Sur fond de force de dissuasion et de guerre nucléaire potentielle, Jean-Hugues Oppel signe un thriller de très haute tenue et renoue avec un genre où il excelle.
"Quand deux huiles du Pentagone ont des choses à se dire en très privé, ils vont dans un booth. Les booth n'exhibent aucun monstre de foire, on n'y vote pas, on ne peut pas y recevoir d'appels téléphoniques mais on viendra vous y chercher si la guerre est déclarée, et vous êtes certains de pouvoir tenir conciliabule dans la plus totale intimité, à l'abri d'une cabine insonorisée dépourvue de système d'écoute - ce dont le général Dorlington doute parfois : il connaît trop les talents des plombiers des services secrets de son pays."
Et dans ce booth, deux généraux parlent d'un phénomène aussi important qu'inexplicable : "Ca fera bientôt une heure que la France est théoriquement sur le pied de guerre à un haut niveau d'alerte de son système de défense. Mon "théoriquement" n'est qu'une précaution de langage, pour l'instant. La situation a commencé à Zoulou zéro-un zéro-zéro, trois heures du matin en temps local, sur le trait, pas une seconde de plus, pas une seconde de moins. Dois-je te rappeler que la France est une puissance nucléaire, Jake ?"
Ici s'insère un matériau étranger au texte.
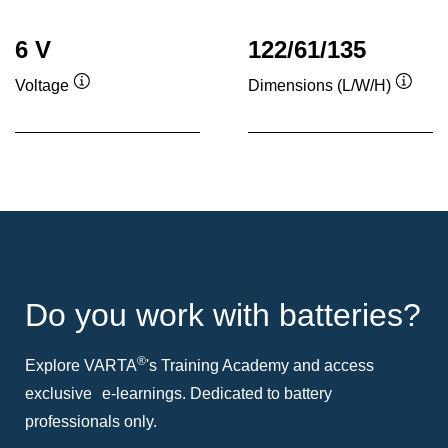
6 V
122/61/135
Voltage
Dimensions (L/W/H)
Tooltip
Toolti
Do you work with batteries?
®
Explore VARTA
's Training Academy and access
exclusive e-learnings. Dedicated to battery
professionals only.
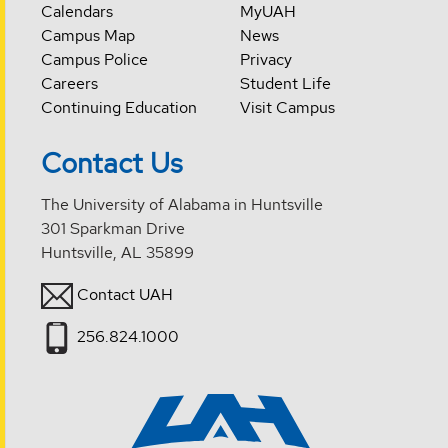
Calendars
MyUAH
Campus Map
News
Campus Police
Privacy
Careers
Student Life
Continuing Education
Visit Campus
Contact Us
The University of Alabama in Huntsville
301 Sparkman Drive
Huntsville, AL 35899
Contact UAH
256.824.1000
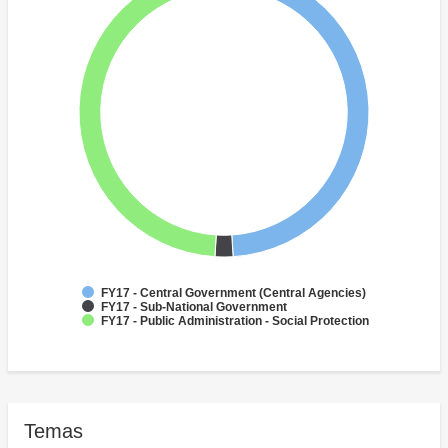
FY17 - Central Government (Central Agencies)
FY17 - Sub-National Government
FY17 - Public Administration - Social Protection
Temas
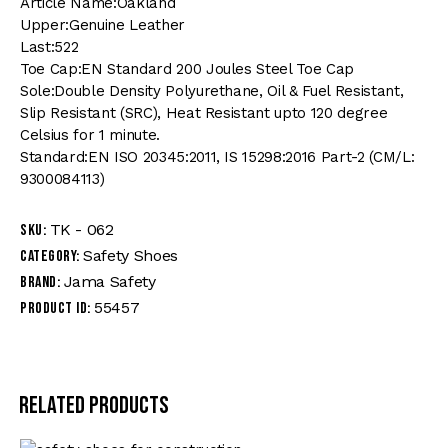
Article Name:Oakland
Upper:Genuine Leather
Last:522
Toe Cap:EN Standard 200 Joules Steel Toe Cap
Sole:Double Density Polyurethane, Oil & Fuel Resistant,
Slip Resistant (SRC), Heat Resistant upto 120 degree
Celsius for 1 minute.
Standard:EN ISO 20345:2011, IS 15298:2016 Part-2 (CM/L:
9300084113)
TK - 062
SKU:
Safety Shoes
Category:
Jama Safety
Brand:
55457
Product ID:
Related products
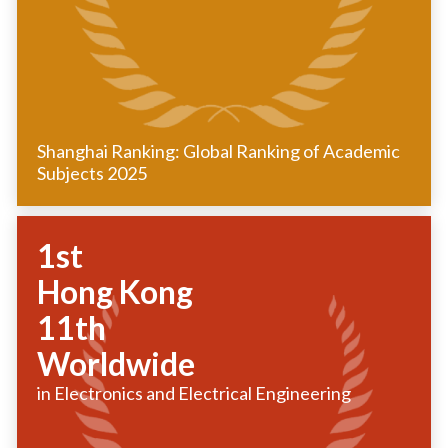
Shanghai Ranking: Global Ranking of Academic
Subjects 2025
1st
Hong Kong
11th
Worldwide
in Electronics and Electrical Engineering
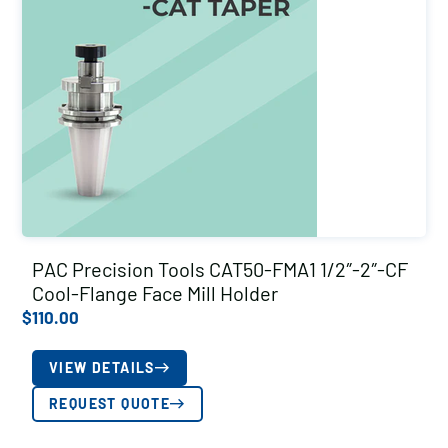
PAC Precision Tools CAT50-FMA1 1/2″-2″-CF
Cool-Flange Face Mill Holder
$
110.00
VIEW DETAILS
REQUEST QUOTE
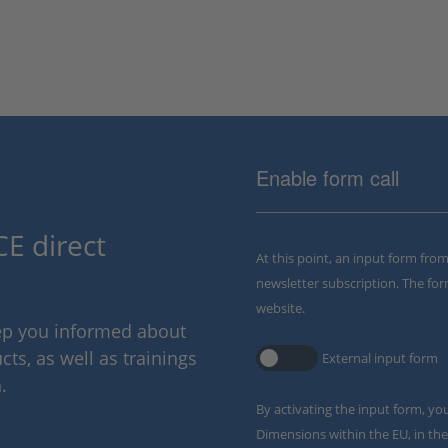
Enable form call
E direct
At this point, an input form fro
newsletter subscription. The for
website.
eep you informed about
ts, as well as trainings
External input form
.
By activating the input form, yo
Dimensions within the EU, in the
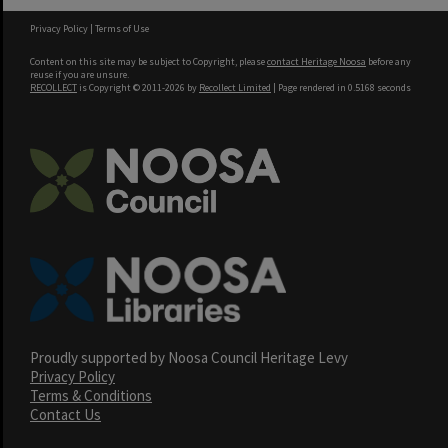
Privacy Policy
|
Terms of Use
Content on this site may be subject to Copyright, please
contact Heritage Noosa
before any
reuse if you are unsure.
RECOLLECT
is Copyright © 2011-2026 by
Recollect Limited
| Page rendered in
0.5168
seconds
Proudly supported by Noosa Council Heritage Levy
Privacy Policy
Terms & Conditions
Contact Us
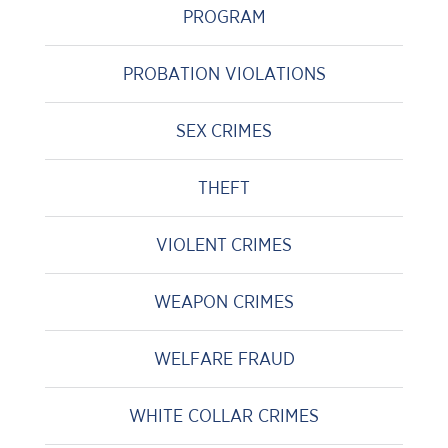
PROGRAM
PROBATION VIOLATIONS
SEX CRIMES
THEFT
VIOLENT CRIMES
WEAPON CRIMES
WELFARE FRAUD
WHITE COLLAR CRIMES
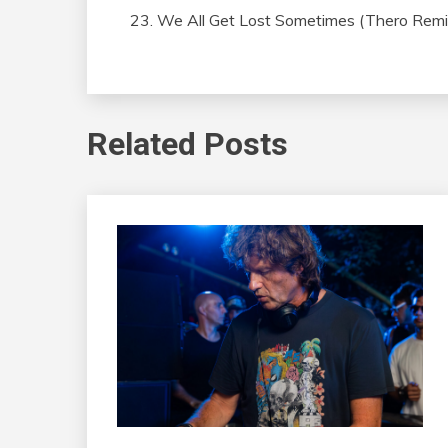
We All Get Lost Sometimes (Thero Remi
Related Posts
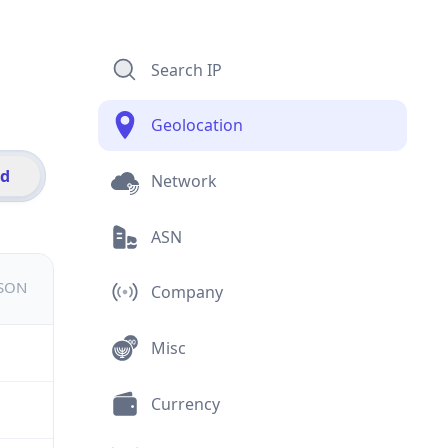
Search IP
Geolocation
id
Network
ASN
JSON
Company
Misc
Currency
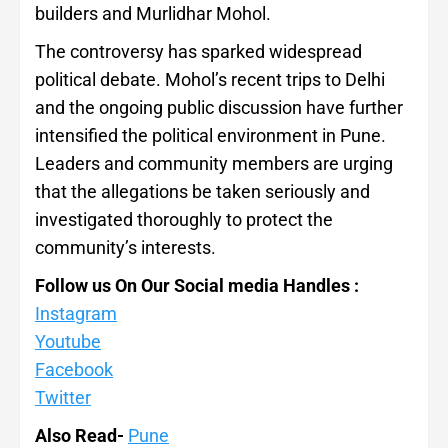
builders and Murlidhar Mohol.
The controversy has sparked widespread
political debate. Mohol’s recent trips to Delhi
and the ongoing public discussion have further
intensified the political environment in Pune.
Leaders and community members are urging
that the allegations be taken seriously and
investigated thoroughly to protect the
community’s interests.
Follow us On Our Social media Handles :
Instagram
Youtube
Facebook
Twitter
Also Read-
Pune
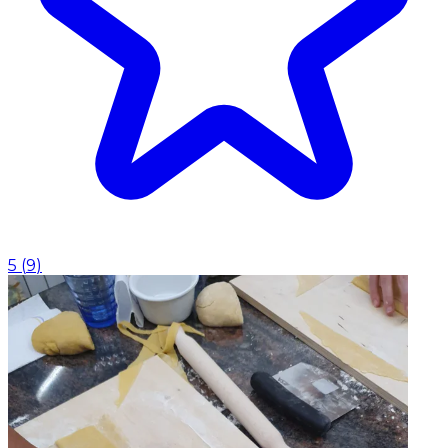
5
(
9
)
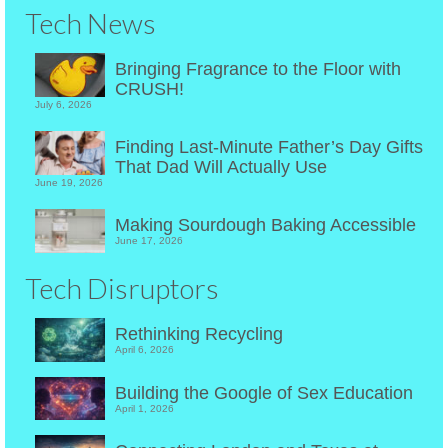
Tech News
Bringing Fragrance to the Floor with
CRUSH!
July 6, 2026
Finding Last-Minute Father’s Day Gifts
That Dad Will Actually Use
June 19, 2026
Making Sourdough Baking Accessible
June 17, 2026
Tech Disruptors
Rethinking Recycling
April 6, 2026
Building the Google of Sex Education
April 1, 2026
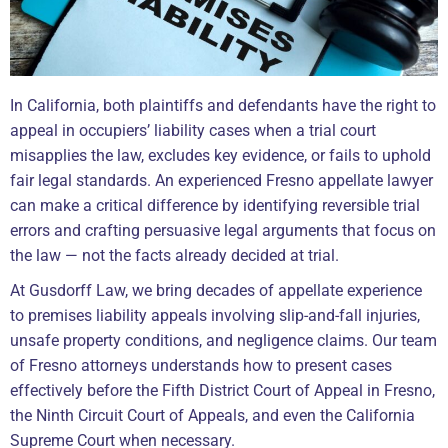
In California, both plaintiffs and defendants have the right to
appeal in occupiers’ liability cases when a trial court
misapplies the law, excludes key evidence, or fails to uphold
fair legal standards. An experienced Fresno appellate lawyer
can make a critical difference by identifying reversible trial
errors and crafting persuasive legal arguments that focus on
the law — not the facts already decided at trial.
At Gusdorff Law, we bring decades of appellate experience
to premises liability appeals involving slip-and-fall injuries,
unsafe property conditions, and negligence claims. Our team
of Fresno attorneys understands how to present cases
effectively before the Fifth District Court of Appeal in Fresno,
the Ninth Circuit Court of Appeals, and even the California
Supreme Court when necessary.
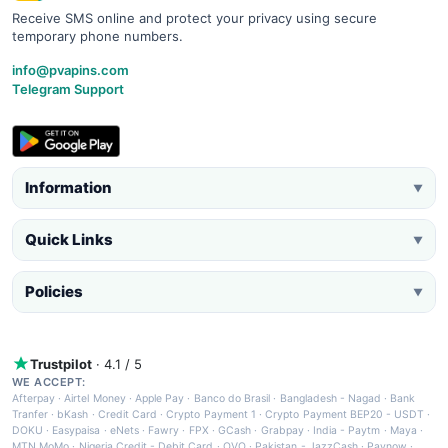
Receive SMS online and protect your privacy using secure
temporary phone numbers.
info@pvapins.com
Telegram Support
Information
▼
Quick Links
▼
Policies
▼
Trustpilot
· 4.1 / 5
WE ACCEPT:
Afterpay
·
Airtel Money
·
Apple Pay
·
Banco do Brasil
·
Bangladesh - Nagad
·
Bank
Tranfer
·
bKash
·
Credit Card
·
Crypto Payment 1
·
Crypto Payment BEP20 - USDT
·
DOKU
·
Easypaisa
·
eNets
·
Fawry
·
FPX
·
GCash
·
Grabpay
·
India - Paytm
·
Maya
·
MTN MoMo
·
Nigeria Credit - Debit Card
·
OVO
·
Pakistan - JazzCash
·
Paynow
·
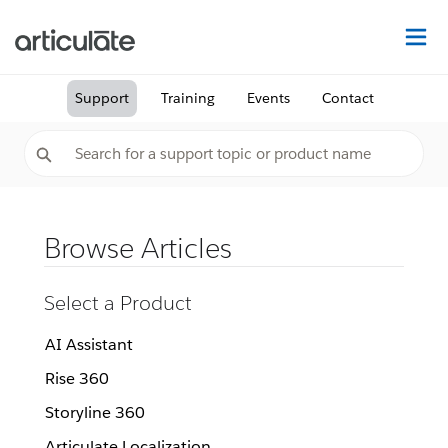
Na
Support
Training
Events
Contact
Browse Articles
Select a Product
AI Assistant
Rise 360
Storyline 360
Articulate Localization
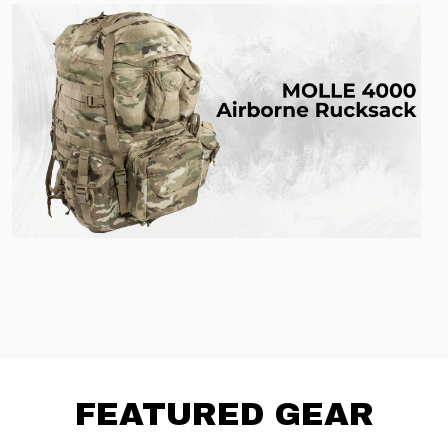
FEATURED GEAR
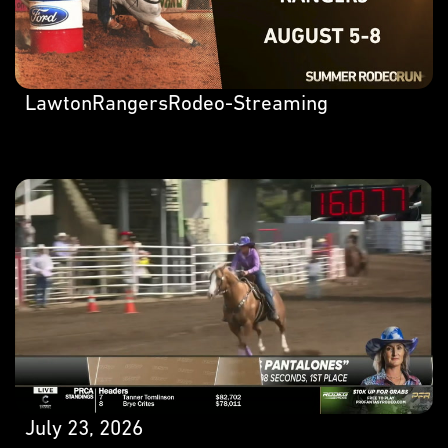
LawtonRangersRodeo-Streaming
July 23, 2026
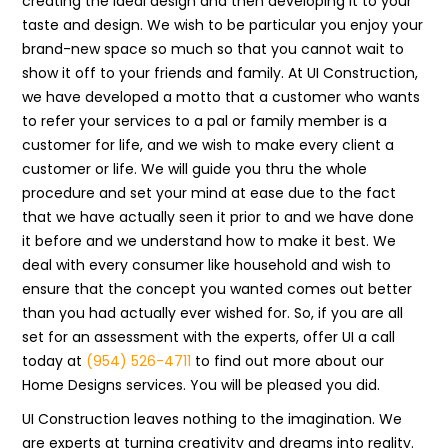
creating the ideal design and then developing it to your
taste and design. We wish to be particular you enjoy your
brand-new space so much so that you cannot wait to
show it off to your friends and family. At UI Construction,
we have developed a motto that a customer who wants
to refer your services to a pal or family member is a
customer for life, and we wish to make every client a
customer or life. We will guide you thru the whole
procedure and set your mind at ease due to the fact
that we have actually seen it prior to and we have done
it before and we understand how to make it best. We
deal with every consumer like household and wish to
ensure that the concept you wanted comes out better
than you had actually ever wished for. So, if you are all
set for an assessment with the experts, offer UI a call
today at
(954) 526-4711
to find out more about our
Home Designs services. You will be pleased you did.
UI Construction leaves nothing to the imagination. We
are experts at turning creativity and dreams into reality.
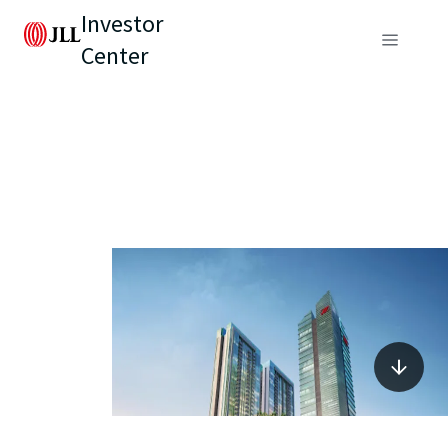
Investor
Center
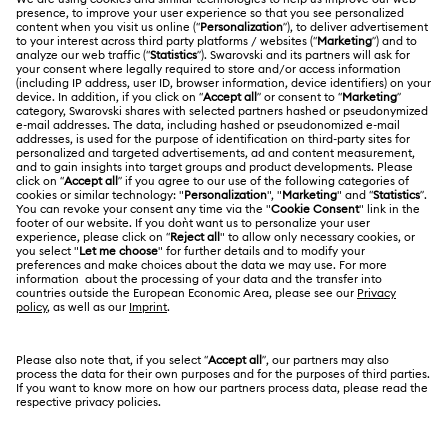
Customer Service Overview
ABOUT US
Gift Card Balance
About Swarovski
Repair Status
LEGAL
Jobs & Career
Contact Us
Terms Of Use
Alumni Community
Size Guide
Other Countries / Regions
Terms & Conditions
English
Deutsch
Español
Français
For Professionals
Store Finder
Privacy Policy
Sitemap
Cookie Consent
Swarovski Created Diamonds
Imprint
Kristallwelten
Copyright © 2026 Swarovski. All rights reserved.
REACH information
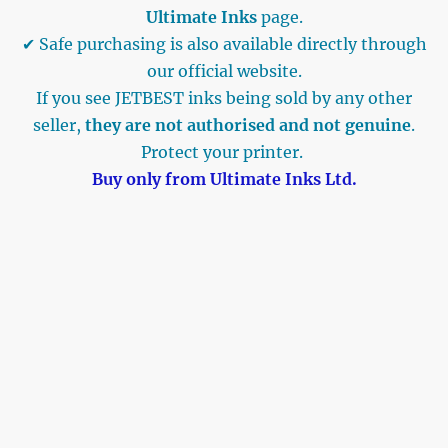
Ultimate Inks
page.
✔ Safe purchasing is also available directly through
our official website.
If you see JETBEST inks being sold by any other
seller,
they are not authorised and not genuine
.
Protect your printer.
Buy only from Ultimate Inks Ltd.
C'est du lourd : "Jake, la France est sous alerte Rouge depuis une heure, c'est une certitude, mais c'est la seule. Aucun départ de missile n'a été signalé par nos radars. Il n'y a rien au-dessus ou en direction de l'Europe, sinon le trafic normal de l'aviation civile. Au moment où je te parle, notre satellite le mieux placé à la verticale des bases aériennes françaises relève des signatures thermiques au sol et immobiles. Tu sais ce que ça veut dire ?
- Les pilotes attendent des ordres.
- Pas d'autre possibilité.
- D'accord. Je suppose que leurs sous-marins atomiques sont aussi entrés dans la danse ?
- C'est la procédure chez eux comme chez nous, Jake".
Le plus simple pour les américains serait d'appeler en France pour savoir ce qui se passe, mais comment annoncer à ses alliés qu'on les espionne ? En France, c'est le branle-bas de combat. Madame la ministre de la Défense a été réveillée en pleine nuit, le constat est le même, mais que se passe-t-il ? Visiblement un bug informatique. Seul le Président pourrait remettre tout ça en ordre, mais "le chef des armées, le maître absolu de la force atomique et de son utilisation en ultime recours, était aux abonnés absents. Le Président ne répondait ni à l'Elysée, ni à son domicile privé."
Jean-Hugues Oppel renoue avec le thriller (pour ceux qui ne l'auraient pas lu, référez-vous à l'excellent Cartago chez le même éditeur) pour le plus grand bonheur de ses lecteurs. Mêlant humour et rythme entêtant, il vous embarque dans une histoire qui "a des accents de plausibilité troublants" comme le dit si justement le quatrième de couverture. Tout y est méthodiquement mis en place, c'est carré, net, précis, à l'ironie mordante, et on se surprend à frissonner avec l'engrenage infernal de la frappe préventive. Un grand bravo.